Not to defend or discard ai, if one listens to a studio recorded piece of music, what used to be the actual voice and instrumentation on the tape, chances are that now the music has been modified by tech to make it more marketable. If a person sings flat or sharp, auto tune takes care of it and if the drummer didn’t show up or wasn’t in the budget, a computer driven drummer can be programmed in the mix and the same holds with any musical instrument.
In the music world, ai is just one more step in the ongoing process but unfortunately, can do it sans the 3 dimensional human(s) that used to actually sing and turns them into 1 or 2 dimensional script.

Now, as to content writing, if one is in such a position, like a teaching professor, editor or detective etc, who needs (or is curious enough) to find out if a piece is truly human generated, then the proper tools are a available to find such things out.
Just as there are programs that one can install to detect plagiarized content, there are programs available that will enable anyone to detect ai generated content.

To be truthful, some of the stuff is indeed trash but then again, some of it I really like.

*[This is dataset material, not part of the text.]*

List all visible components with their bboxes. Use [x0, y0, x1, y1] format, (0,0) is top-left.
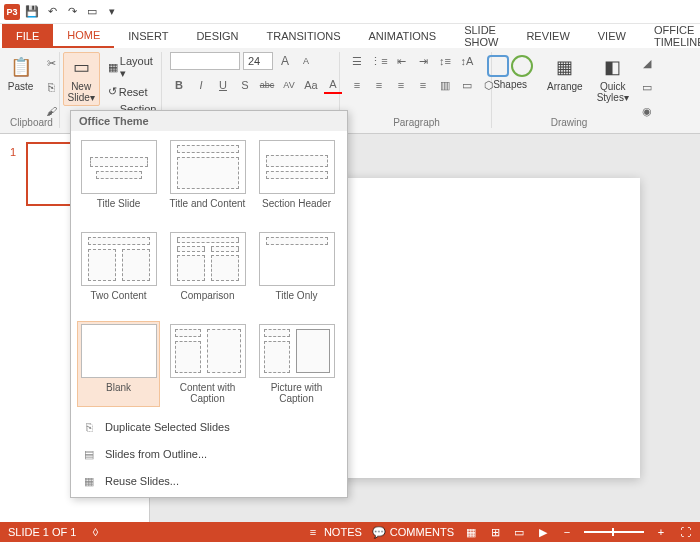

In the end though, I can already imagine that some of the writers, actors, singers, rappers and such are already sweating. They know how much talent they really have and also know their “brand” may become obsolete because they also know that most of their talent is electronically modified.

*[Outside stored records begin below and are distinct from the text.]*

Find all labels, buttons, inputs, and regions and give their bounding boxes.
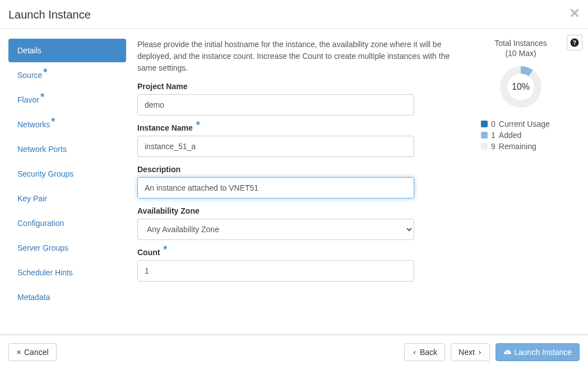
legend-swatch-added bbox=[481, 132, 488, 139]
sidebar-item-label: Details bbox=[17, 46, 41, 55]
launch-instance-modal: ✕ ? Launch Instance DetailsSource*Flavor… bbox=[0, 0, 588, 369]
sidebar-item-label: Key Pair bbox=[17, 194, 47, 203]
sidebar-item-label: Source bbox=[17, 71, 42, 80]
modal-title: Launch Instance bbox=[8, 8, 580, 21]
sidebar-item-label: Metadata bbox=[17, 293, 50, 302]
legend-added: 1 Added bbox=[481, 131, 580, 140]
intro-text: Please provide the initial hostname for … bbox=[137, 39, 451, 74]
required-marker: * bbox=[196, 119, 200, 131]
next-button-label: Next bbox=[459, 348, 475, 357]
quota-percent: 10% bbox=[512, 82, 530, 92]
sidebar-item-scheduler-hints[interactable]: Scheduler Hints bbox=[8, 261, 126, 284]
quota-donut: 10% bbox=[498, 64, 543, 109]
count-input[interactable] bbox=[137, 260, 414, 282]
next-button[interactable]: Next › bbox=[451, 343, 490, 361]
project-name-label-text: Project Name bbox=[137, 82, 187, 91]
sidebar-item-details[interactable]: Details bbox=[8, 39, 126, 62]
sidebar-item-label: Security Groups bbox=[17, 169, 73, 178]
legend-added-count: 1 bbox=[491, 131, 496, 140]
sidebar-item-label: Server Groups bbox=[17, 243, 68, 252]
sidebar-item-key-pair[interactable]: Key Pair bbox=[8, 187, 126, 210]
svg-text:?: ? bbox=[573, 39, 576, 46]
count-label-text: Count bbox=[137, 248, 160, 257]
sidebar-item-metadata[interactable]: Metadata bbox=[8, 285, 126, 309]
quota-legend: 0 Current Usage 1 Added 9 Remaining bbox=[462, 119, 580, 151]
field-availability-zone: Availability Zone Any Availability Zone bbox=[137, 206, 451, 240]
sidebar-item-source[interactable]: Source* bbox=[8, 63, 126, 87]
sidebar-item-networks[interactable]: Networks* bbox=[8, 113, 126, 136]
description-input[interactable] bbox=[137, 177, 414, 199]
required-marker: * bbox=[40, 91, 44, 103]
modal-body: DetailsSource*Flavor*Networks*Network Po… bbox=[0, 29, 588, 334]
availability-zone-label-text: Availability Zone bbox=[137, 206, 200, 215]
instance-name-label: Instance Name * bbox=[137, 123, 451, 132]
details-form: Please provide the initial hostname for … bbox=[137, 39, 462, 323]
sidebar-item-configuration[interactable]: Configuration bbox=[8, 211, 126, 235]
help-button[interactable]: ? bbox=[567, 35, 582, 50]
sidebar-item-label: Networks bbox=[17, 120, 50, 129]
legend-current-label: Current Usage bbox=[499, 119, 550, 128]
legend-remaining: 9 Remaining bbox=[481, 142, 580, 151]
close-icon[interactable]: ✕ bbox=[569, 6, 580, 21]
back-button-label: Back bbox=[420, 348, 437, 357]
description-label: Description bbox=[137, 165, 451, 174]
field-description: Description bbox=[137, 165, 451, 199]
legend-current-count: 0 bbox=[491, 119, 496, 128]
sidebar-item-security-groups[interactable]: Security Groups bbox=[8, 162, 126, 186]
project-name-input[interactable] bbox=[137, 94, 414, 116]
quota-title: Total Instances bbox=[462, 39, 580, 48]
sidebar-item-label: Configuration bbox=[17, 219, 64, 228]
legend-swatch-current bbox=[481, 121, 488, 127]
chevron-right-icon: › bbox=[478, 348, 482, 357]
legend-swatch-remaining bbox=[481, 143, 488, 150]
sidebar-item-label: Flavor bbox=[17, 95, 39, 104]
legend-remaining-label: Remaining bbox=[499, 142, 536, 151]
sidebar-item-network-ports[interactable]: Network Ports bbox=[8, 137, 126, 161]
availability-zone-select[interactable]: Any Availability Zone bbox=[137, 219, 414, 240]
count-label: Count * bbox=[137, 248, 451, 257]
instance-name-label-text: Instance Name bbox=[137, 123, 193, 132]
sidebar-item-label: Network Ports bbox=[17, 145, 67, 154]
close-icon: ✕ bbox=[16, 349, 21, 356]
sidebar-item-flavor[interactable]: Flavor* bbox=[8, 88, 126, 112]
field-instance-name: Instance Name * bbox=[137, 123, 451, 157]
required-marker: * bbox=[43, 67, 47, 78]
cancel-button-label: Cancel bbox=[24, 348, 49, 357]
project-name-label: Project Name bbox=[137, 82, 451, 91]
launch-instance-button[interactable]: Launch Instance bbox=[496, 343, 580, 361]
field-count: Count * bbox=[137, 248, 451, 282]
cancel-button[interactable]: ✕ Cancel bbox=[8, 343, 57, 361]
help-icon: ? bbox=[570, 38, 580, 48]
legend-remaining-count: 9 bbox=[491, 142, 496, 151]
back-button[interactable]: ‹ Back bbox=[404, 343, 445, 361]
quota-subtitle: (10 Max) bbox=[462, 49, 580, 58]
required-marker: * bbox=[51, 116, 55, 127]
quota-panel: Total Instances (10 Max) 10% 0 Current U… bbox=[462, 39, 580, 323]
launch-button-label: Launch Instance bbox=[514, 348, 572, 357]
cloud-upload-icon bbox=[503, 348, 511, 356]
legend-current-usage: 0 Current Usage bbox=[481, 119, 580, 128]
legend-added-label: Added bbox=[499, 131, 521, 140]
sidebar-item-label: Scheduler Hints bbox=[17, 268, 73, 277]
availability-zone-label: Availability Zone bbox=[137, 206, 451, 215]
modal-header: Launch Instance bbox=[0, 0, 588, 28]
wizard-sidebar: DetailsSource*Flavor*Networks*Network Po… bbox=[8, 39, 137, 323]
field-project-name: Project Name bbox=[137, 82, 451, 116]
chevron-left-icon: ‹ bbox=[412, 348, 416, 357]
required-marker: * bbox=[163, 244, 167, 255]
instance-name-input[interactable] bbox=[137, 136, 414, 157]
modal-footer: ✕ Cancel ‹ Back Next › Launch Instance bbox=[0, 335, 588, 369]
sidebar-item-server-groups[interactable]: Server Groups bbox=[8, 236, 126, 260]
description-label-text: Description bbox=[137, 165, 180, 174]
footer-right-group: ‹ Back Next › Launch Instance bbox=[404, 343, 580, 361]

Added to that, after listening to a lot of ai generated music, especially the new ai generated blues and gospel music lately, I’m all for giving credit to the code writers.
I don’t watch the award ceremonies but maybe a new division should be recognized for an award? Perhaps a gold replica of a Mac for the code writers of the #1 song or stunt of the year?
 
By now most of us are aware of the possibility of AI whether on youtube or by scammers.
I have followed Dr Berg for years noting few mistakes. Recently someone put 'him' on and it was called out angrily by viewers who knew him as fake. youtube Advice by Warren Buffet? Uh uh.
I cracked up at some of 'Elon Musk" who had a cow lick flapping in the light through the videos.
Back when I was writing I found that many books were just researched and reworded into new book versions. A bit more work than AI but not actually plagiarism.
Politics has been influenced by fake news all along here. The fakery may just get better.